WHAT TO WORK ON: Where a line below holds the string "Thần", copy that line.

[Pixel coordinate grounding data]
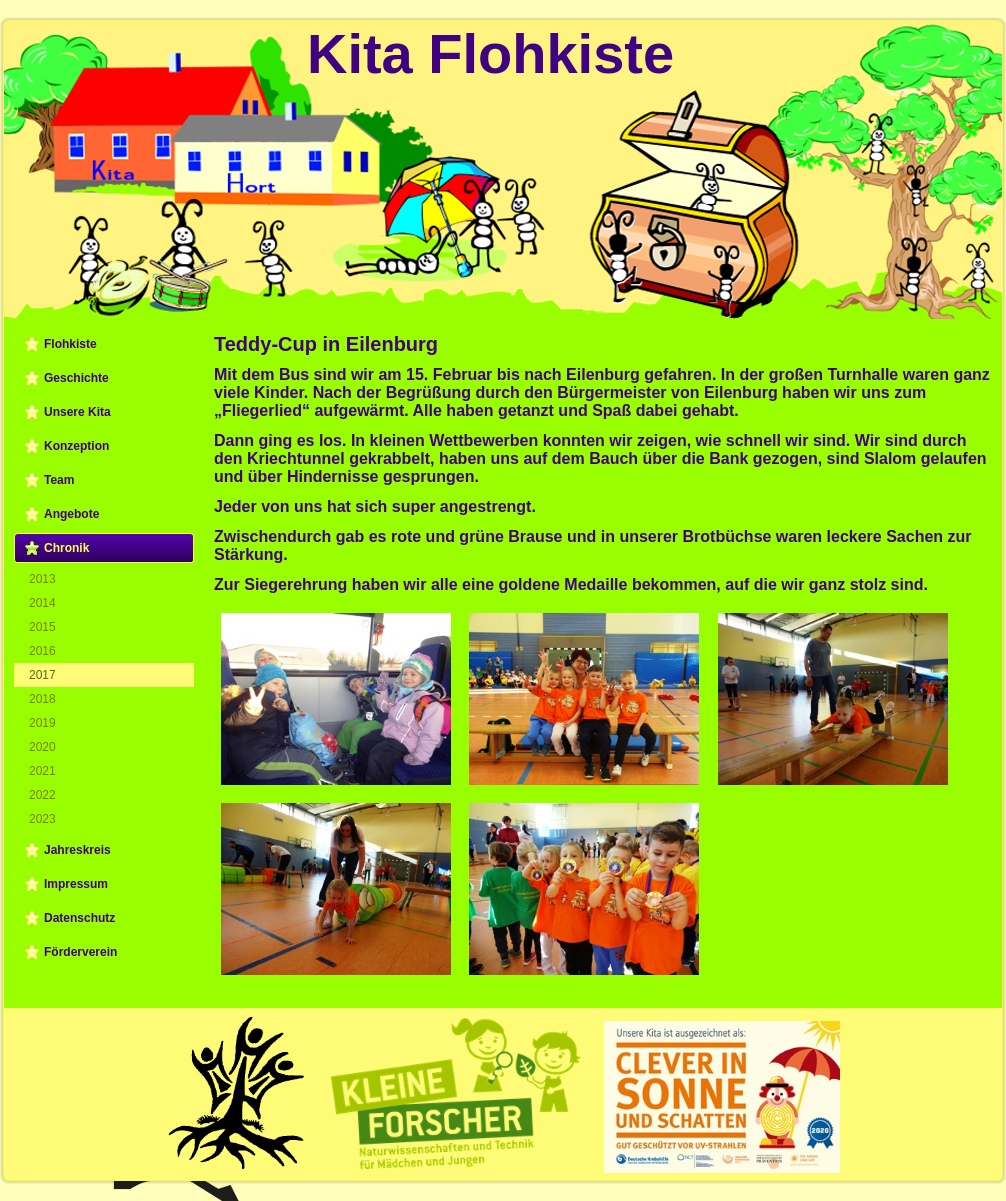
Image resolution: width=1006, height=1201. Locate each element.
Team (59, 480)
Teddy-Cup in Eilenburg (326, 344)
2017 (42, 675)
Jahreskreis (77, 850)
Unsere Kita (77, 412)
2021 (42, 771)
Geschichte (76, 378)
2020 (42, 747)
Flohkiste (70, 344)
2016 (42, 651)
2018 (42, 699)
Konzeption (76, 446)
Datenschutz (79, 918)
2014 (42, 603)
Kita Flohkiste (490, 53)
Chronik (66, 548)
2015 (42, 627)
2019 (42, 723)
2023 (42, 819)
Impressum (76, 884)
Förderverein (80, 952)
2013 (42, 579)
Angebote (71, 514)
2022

--

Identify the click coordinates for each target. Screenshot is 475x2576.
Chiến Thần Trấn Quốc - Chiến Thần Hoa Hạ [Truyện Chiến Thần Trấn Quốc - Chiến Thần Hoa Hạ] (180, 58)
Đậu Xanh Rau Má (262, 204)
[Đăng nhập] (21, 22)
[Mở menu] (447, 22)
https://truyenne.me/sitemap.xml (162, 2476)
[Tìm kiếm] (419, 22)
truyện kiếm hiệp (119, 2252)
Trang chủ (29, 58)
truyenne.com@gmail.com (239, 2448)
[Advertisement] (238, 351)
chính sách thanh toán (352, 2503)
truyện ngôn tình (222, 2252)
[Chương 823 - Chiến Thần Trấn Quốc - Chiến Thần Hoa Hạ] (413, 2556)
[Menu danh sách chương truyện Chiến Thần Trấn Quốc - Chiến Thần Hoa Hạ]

REPLY TO THE EXERCISE:
Chiến Thần Trấn Quốc - Chiến Thần Hoa Hạ [Truyện Chiến Thần Trấn Quốc - Chiến Thần Hoa Hạ] (180, 58)
[Chương 823 - Chiến Thần Trấn Quốc - Chiến Thần Hoa Hạ] (413, 2556)
[Menu danh sách chương truyện Chiến Thần Trấn Quốc - Chiến Thần Hoa Hạ]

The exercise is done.